In the letter, Candy Spelling criticized her daughter for having her life played out on camera and turning her kids into "reality show props."
The two have since reconciled and Tori Spelling told Chang that the birth of her children, Liam, 5, and Stella, 3, and Hattie, four months, helped to heal their shaky mother-daughter bond. She added that now she feels "grateful" she didn't get her inheritance because it gave her "that extra push" to build up her own enterprise.
|Tatum O'Neal vs. Ryan O'Neal|
Tatum O'Neal was born in the spotlight, the daughter of actor Ryan O'Neal, and was an Oscar winner by age 10. But while everything seemed glamorous on film, off-screen the former child star said her life became "very toxic."
Tatum O'Neal told "Nightline" anchor Cynthia McFadden in a June 2011 interview that by the time she was in her teens she was using drugs and alcohol, had been molested several times by family friends and had tried to commit suicide.
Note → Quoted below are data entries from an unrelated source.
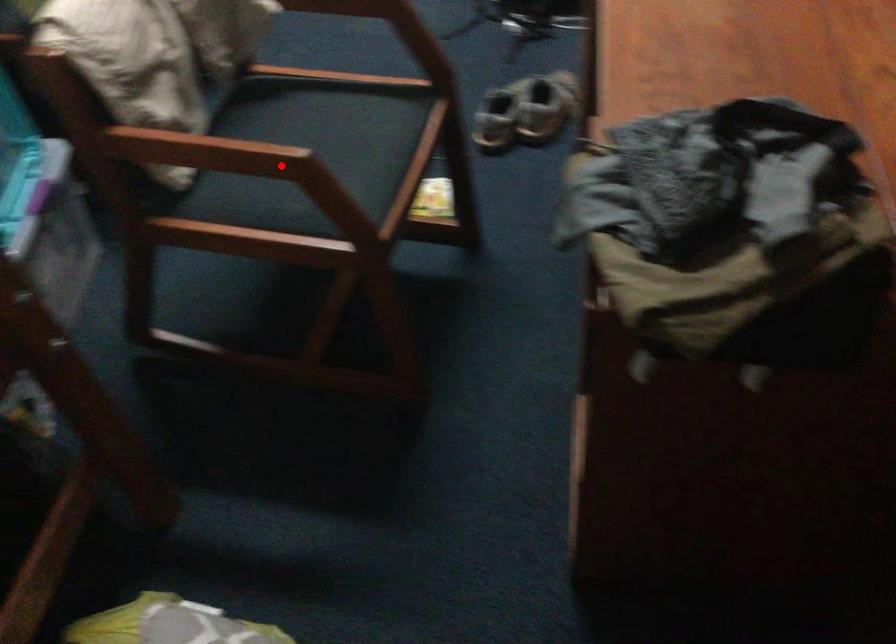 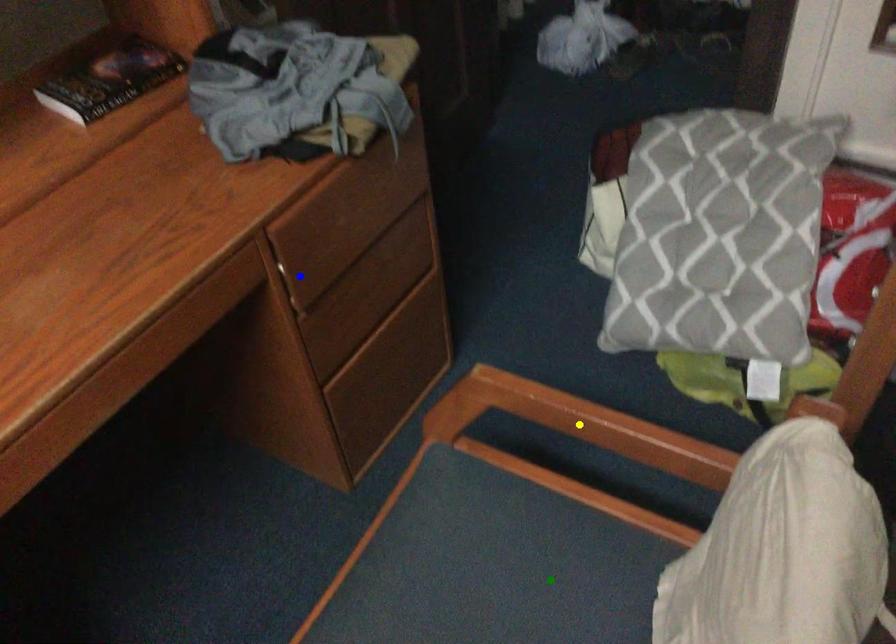 Question: I am providing you with two images of the same scene from different viewpoints. A red point is marked on the first image. You are given multiple points on the second image. Which spot in image 2 lines up with the point in image 1?

Choices:
 (A) blue point
 (B) yellow point
 (C) green point

Answer: (B) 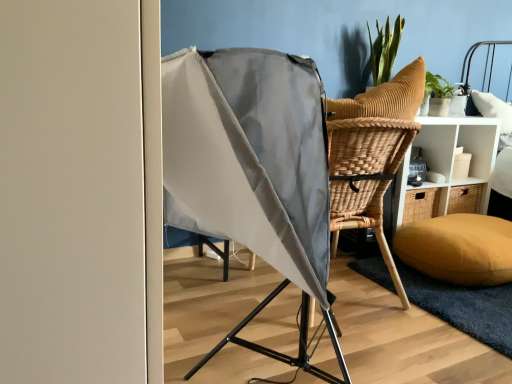 Question: Is soft yellow mat at lower right aimed at brown wicker chair at center right?

Choices:
 (A) yes
 (B) no

Answer: (B)

Question: Is soft yellow mat at lower right looking in the opposite direction of brown wicker chair at center right?

Choices:
 (A) no
 (B) yes

Answer: (A)

Question: Considering the relative sizes of soft yellow mat at lower right and brown wicker chair at center right in the image provided, is soft yellow mat at lower right smaller than brown wicker chair at center right?

Choices:
 (A) yes
 (B) no

Answer: (A)

Question: Can you confirm if soft yellow mat at lower right is wider than brown wicker chair at center right?

Choices:
 (A) yes
 (B) no

Answer: (A)

Question: From a real-world perspective, is soft yellow mat at lower right on top of brown wicker chair at center right?

Choices:
 (A) yes
 (B) no

Answer: (B)

Question: Is brown wicker chair at center right situated inside soft yellow mat at lower right or outside?

Choices:
 (A) outside
 (B) inside

Answer: (A)

Question: Is point (493, 145) positioned closer to the camera than point (372, 264)?

Choices:
 (A) closer
 (B) farther

Answer: (B)

Question: Based on their sizes in the image, would you say brown wicker chair at center right is bigger or smaller than soft yellow mat at lower right?

Choices:
 (A) big
 (B) small

Answer: (A)

Question: From the image's perspective, is brown wicker chair at center right above or below soft yellow mat at lower right?

Choices:
 (A) below
 (B) above

Answer: (B)

Question: From the image's perspective, is soft yellow mat at lower right positioned above or below mustard yellow fabric pillow at lower right?

Choices:
 (A) below
 (B) above

Answer: (A)

Question: In terms of width, does soft yellow mat at lower right look wider or thinner when compared to mustard yellow fabric pillow at lower right?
In her memoir, "Found: A Daughter's Journey Home," a follow-up to her 2004 New York Times best-selling memoir, "A Paper Life," O'Neal, candidly talked about her addictions, struggles with living in the public eye and her strained relationship with her parents.
Father and daughter endured a 25-year estrangement. They began talking again after the death of Ryan O'Neal's longtime girlfriend, actress Farrah Fawcett, in 2009. But the relationship took a step back after the pair starred in the eight-part docu-series "Ryan & Tatum: The O'Neals," on the "Oprah Winfrey Network" (OWN) last summer.
"In fact, we're further apart now than when we started the show," Ryan O'Neal told TV Guide after the show wrapped. "So thanks, Oprah, for all your help."
|Madonna vs. Christopher Ciccone|
Formerly Madonna's personal assistant and creative director, Ciccone released a detailed tell-all book, "Life With My Sister Madonna," which contained a slew of secrets about the guarded pop star.
In the book, Ciccone gave a bitter account of Madonna's marriage to Guy Ritchie and details about the pop star's super secret wedding to Ritchie in 2000. He also detailed the explosive argument over decorating that put the nail in the coffin of their brother-sister relationship.
While Ciccone partly blamed Ritchie for his estranged relationship with his sister, the openly gay Ciccone said in a 2008 "Good Morning America" interview that his view of Madonna really changed after she ambushed him with cameras at their mother's grave for her black-and-white backstage documentary, "Truth or Dare."
"At one point, if you've seen the 'Truth or Dare' movie, when she's rolling around on my mother's grave, that was a turning point for me in my relationship with her," Ciccone said.